"I finally said, 'Barry [Gibb], I don’t even like this song anymore' and he said, 'You know what we need? We need Dolly Parton,'" Rogers told People in 2017. Incredibly enough, Parton happened to be downstairs from Rogers in the same studio complex, he recalled. "My manager Ken Kragen said, 'I just saw her!' and I said, 'Well, go get her!' He went downstairs and she came marching into the room, and once she came in and started singing the song was never the same. It took on a personality of its own." That spark was evident from the pair's first live performance of the song, which came on the CMA Awards telecast on October 10, 1983.
Yet making "Islands in the Stream" a duet was a go-to move for Rogers during this era. In 1978, he teamed up with country legend Dottie West for the duets album Every Time Two Fools Collide, whose title track topped the country charts. Rogers further expanded his sonic range (and earned pop crossover success) with the Kim Carnes collaboration "Don't Fall In Love With A Dreamer," a No. 4 Hot 100 hit in 1980. And in early 1983, Rogers and Sheena Easton teamed up for a cover of Bob Seger's "We've Got Tonight" that peaked at No. 6 on the Hot 100.
A desire for new collaboration also led Rogers to enlist Barry Gibb to co-produce his 1983 album Eyes That See in the Dark, where "Islands" eventually found its LP home. At the time the country star came calling, Gibb and brothers Robin and Maurice had retreated from their own music and were focused on writing for other artists. The move was wildly successful: After dominating pop music during the late-'70s disco era with the Bee Gees, the trio continued to have a prominent chart presence in the early '80s -- only this time as songwriters, producers and guest stars.
In 1980, Barry co-produced Barbra Streisand's studio album Guilty and co-wrote (along with Robin) "Woman In Love," which spent three weeks atop the Hot 100 (before giving way to Rogers' "Lady"). The following year, Streisand added two more top 10 smashes from Guilty, both duets with Barry: the title track (No. 3) -- which was written by all three brothers—and "What Kind of Fool" (No. 10), another Barry co-write. Conway Twitty took a cover of the Bee Gees' 1978 b-side "Rest Your Love on Me" to No. 1 on the country charts in 1981. And in 1982, Dionne Warwick topped the adult contemporary chart and peaked at No. 10 on the Hot 100 with "Heartbreaker," another song by all three Gibb.
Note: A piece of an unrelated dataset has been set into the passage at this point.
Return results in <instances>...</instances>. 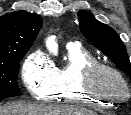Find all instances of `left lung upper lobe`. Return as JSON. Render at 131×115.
<instances>
[{"mask_svg":"<svg viewBox=\"0 0 131 115\" xmlns=\"http://www.w3.org/2000/svg\"><path fill=\"white\" fill-rule=\"evenodd\" d=\"M80 29L86 39L93 42L105 55L131 78L129 57L120 37L109 26L97 21L85 11L77 13Z\"/></svg>","mask_w":131,"mask_h":115,"instance_id":"1","label":"left lung upper lobe"}]
</instances>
"Islands in the Stream" also had roots in R&B. Although widely cited as being written for Marvin Gaye, the Bee Gees actually had another Motown legend in mind as it came together. "We were writing a song for Diana Ross, but she never got [a]round to hearing it, and Kenny wanted a song and we came up with this one," Barry Gibb said in The Ultimate Biography Of The Bee Gees: Tales Of The Brothers Gibb. "It was written as an R&B song, so it just shows you the relationship between the two types of songs that it could, in fact, turn into a country song very easily."
Rogers prided himself on this malleable vocal nature, as he said in the liner notes of Kenny Rogers Through the Years: A Retrospective, although he never lost sight of his strengths. "I am a country singer with a tremendous amount of other influences. No matter what I do, it's always going to have a country influence to it. That's just where my heart is." That assessment proved prescient, as Rogers continued to enjoy major country success for the rest of the '80s, but "Islands in the Stream" would mark the end of his upper-echelon pop success. He only reached the Hot 100's top 40 three times after this, with the high point being "What About Me?" with Kim Carnes and James Ingram, which hit No. 15 in 1984.